ASEAN: Focus on regional interest

22 February, 2014
As appeared in TheStar.com.my

RESEARCH commissioned by CIMB Asean Research Institute on behalf of the Asean Business Club shows gaps in achieving the Asean Economic Community (AEC) regional promise.

These can be filled by a concentration on the regional interest which takes care of the national interest as well.

Take aviation. The Asean Open Skies policy which is supposed to come into effect in 2015 is frustrated by member states, most significantly Indonesia, opting out of the granting of fifth freedom rights to other Asean carriers. With fifth freedom carriers can discharge and pick up passengers enroute to third Asean countries instead of being limited point to point between countries.

Clearly, with fifth freedom the much vaunted Asean connectivity would be enhanced. Yet it is blocked ostensibly to protect the national airline industry and domestic markets.

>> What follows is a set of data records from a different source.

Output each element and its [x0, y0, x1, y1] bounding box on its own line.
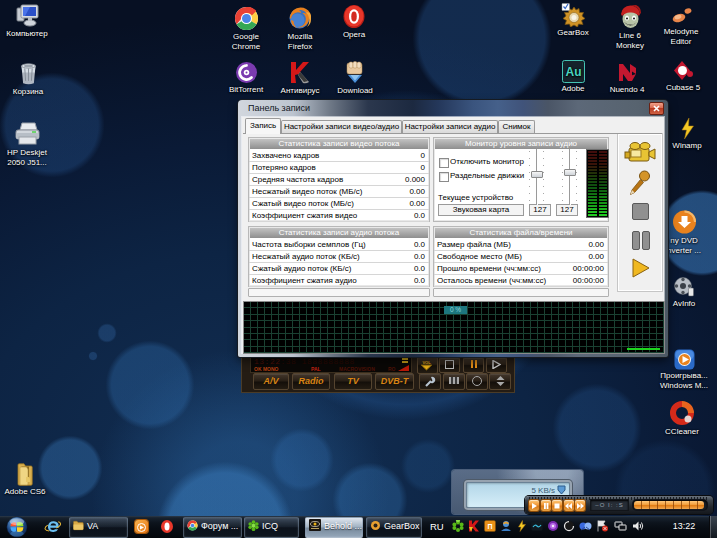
svg-text:П: П	[487, 523, 492, 530]
svg-text:Au: Au	[565, 65, 581, 79]
svg-text:VOL: VOL	[422, 360, 431, 365]
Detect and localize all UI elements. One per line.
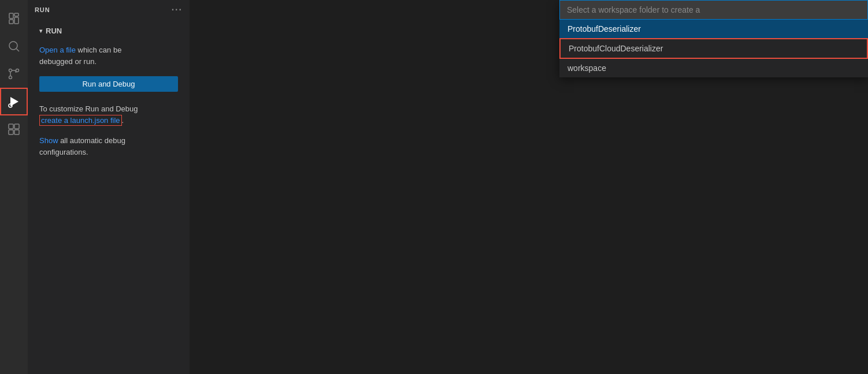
customize-text-2: .: [122, 116, 124, 125]
run-and-debug-button[interactable]: Run and Debug: [39, 76, 178, 92]
run-label: RUN: [46, 27, 62, 35]
show-debug-text: Show all automatic debugconfigurations.: [39, 135, 178, 158]
chevron-icon: ▾: [39, 28, 42, 34]
customize-text-1: To customize Run and Debug: [39, 104, 138, 113]
sidebar-panel: RUN ··· ▾ RUN Open a file which can bede…: [28, 0, 190, 374]
svg-rect-1: [9, 20, 13, 24]
svg-point-7: [9, 76, 12, 79]
svg-point-6: [9, 69, 12, 72]
sidebar-item-run-debug[interactable]: [0, 88, 28, 115]
dropdown-item-label: ProtobufCloudDeserializer: [569, 44, 663, 53]
svg-rect-2: [14, 13, 18, 16]
workspace-folder-list: ProtobufDeserializer ProtobufCloudDeseri…: [559, 20, 868, 77]
svg-rect-15: [14, 130, 19, 134]
dropdown-item-workspace[interactable]: workspace: [559, 59, 868, 77]
main-content: ProtobufDeserializer ProtobufCloudDeseri…: [190, 0, 868, 374]
svg-rect-14: [9, 130, 13, 134]
svg-point-8: [16, 69, 19, 72]
create-launch-json-link[interactable]: create a launch.json file: [39, 115, 122, 126]
sidebar-item-explorer[interactable]: [0, 5, 28, 32]
sidebar-content: ▾ RUN Open a file which can bedebugged o…: [28, 20, 190, 374]
dropdown-item-protobuf-deserializer[interactable]: ProtobufDeserializer: [559, 20, 868, 38]
open-file-link[interactable]: Open a file: [39, 46, 76, 54]
sidebar-item-search[interactable]: [0, 32, 28, 60]
svg-rect-3: [14, 17, 18, 24]
sidebar-item-source-control[interactable]: [0, 60, 28, 88]
dropdown-item-label: ProtobufDeserializer: [567, 24, 641, 33]
show-link[interactable]: Show: [39, 136, 58, 145]
dropdown-item-protobuf-cloud-deserializer[interactable]: ProtobufCloudDeserializer: [559, 38, 868, 59]
workspace-folder-search-input[interactable]: [559, 0, 868, 20]
workspace-folder-dropdown: ProtobufDeserializer ProtobufCloudDeseri…: [559, 0, 868, 77]
activity-bar: [0, 0, 28, 374]
sidebar-item-extensions[interactable]: [0, 115, 28, 143]
sidebar-header: RUN ···: [28, 0, 190, 20]
svg-point-4: [9, 42, 17, 50]
sidebar-more-actions[interactable]: ···: [172, 5, 183, 15]
customize-text: To customize Run and Debug create a laun…: [39, 103, 178, 126]
run-description: Open a file which can bedebugged or run.: [39, 44, 178, 67]
svg-rect-13: [14, 124, 19, 129]
svg-rect-12: [9, 124, 13, 129]
run-section-title: ▾ RUN: [39, 27, 178, 35]
sidebar-title: RUN: [35, 6, 50, 13]
svg-rect-0: [9, 13, 13, 18]
dropdown-item-label: workspace: [567, 63, 606, 73]
svg-line-5: [17, 49, 20, 52]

However, businesses must, and can, fend for themselves. If they do not, they will be gobbled up in a globalised world economy. Thus Indonesia’s very own Lion Airline, not only competes in its own market but also ventures into other markets. Its joint venture in Malaysia, Malindo, is making inroads – or rather airwaves – in the region and beyond.

What’s sauce for the goose is sauce for the gander. Indonesia has many big and successful companies that can come out and take on the competition.

Otherwise, if domestic companies are supine and protected, their markets will be attacked, as experienced by the protected motor car industry in Malaysia. It is not just the open world economy. New arrangements are coming on-stream such as the Regional Comprehensive Economic Partnership and the Tran-Pacific Partnership which will cut deep into Asean markets.

Still with aviation, Asean actually signed an Air Transport Agreement with China in 2010 whose provisions accord fifth freedom rights to Chinese carriers within the region. It is most strange that there is parsimony with its own regional carriers but not with those from China.

I am not arguing that Chinese carriers should be denied but that Asean carriers SHOULD NOT be denied. Indeed it would make good sense for Asean carriers to get stronger against the competition by forging an Asean airline for instance. The narrow national interest is becoming increasingly untenable.

Not only to fend off challenges but also for forging combined benefit.

McKinsey finds Asean infrastructure investment lagging behind the global average of 3.6% of GDP. While Vietnam and Malaysia are closest to investing to meet infrastructure stock of around 70% of GDP, to achieve advanced-economy level of productivity, most others are way behind.

It is estimated Asean needs infrastructure investment of a staggering US$2.4 trillion between 2013-2030 to reach this 70% level.

A little drop in the ocean that would push this along would be an initiative to allow infrastructure project listing across Asean markets based on a common trading platform. This will encourage regional investment as well as investment from outside the region, attracted by the greater size and liquidity of the Asean infrastructure equity market.

With the takeout source offered by a listing, the infrastructure project(s) will be more attractive for initial debt financing. Infrastructure project listing, obviously without track record, but with projected future cashflows verified by internationally-recognised specialists, was successfully introduced when I was chairman of the Malaysian Securities Commission. A regional incarnation would be of assistance to the Asean infrastructure development agenda.

The benefit of good infrastructure is immense, both in generating further investment and growth, and in providing the people with the means of a good life. In the context of the AEC, it would help narrow the economic disparity between member states, which is one of the four bases on which it is predicated.

If Asean capital markets were better integrated, to begin with for infrastructure projects alone, their greater size and liquidity would attract more substantial investment funds. While there is resistance to that better integration, largely based on the narrow interests of domestic intermediaries, the benefit to the larger regional and national interest of an Asean infrastructure equity market would have positive demonstration effect.

As it is, the size of individual Asean markets exposes them to the crush of reverse investment flows which damage their currencies and real economies. Bigger, more liquid markets, with Asean champion companies listed on them can better withstand the capriciousness of financial markets. If only Asean leaders, in government and the private sector, will see this. Of course, every Asean country must work to strengthen its fundamentals – of which better infrastructure would certainly be a huge piece of the jigsaw.

There is better economic news from some advanced economies like the US, Germany and Britain, pouring in like beautiful winter sunshine. Emerging economies like those in the Asean region – despite the best efforts of recalcitrant financial markets – should gear themselves up to take advantage of a positive sentiment lost in the dark days since the 2008 financial crisis.

Asean, to boot, has its AEC calling to answer: 600 million people market, an economy of well over US$2 trillion which, if it was one, would be the eighth largest in the world with a growth rate near double the global average after registering 9% in the two decades up to 2011, right at the crossroads between India and China. Even for the smallest part of the whole, this must be something worth realising.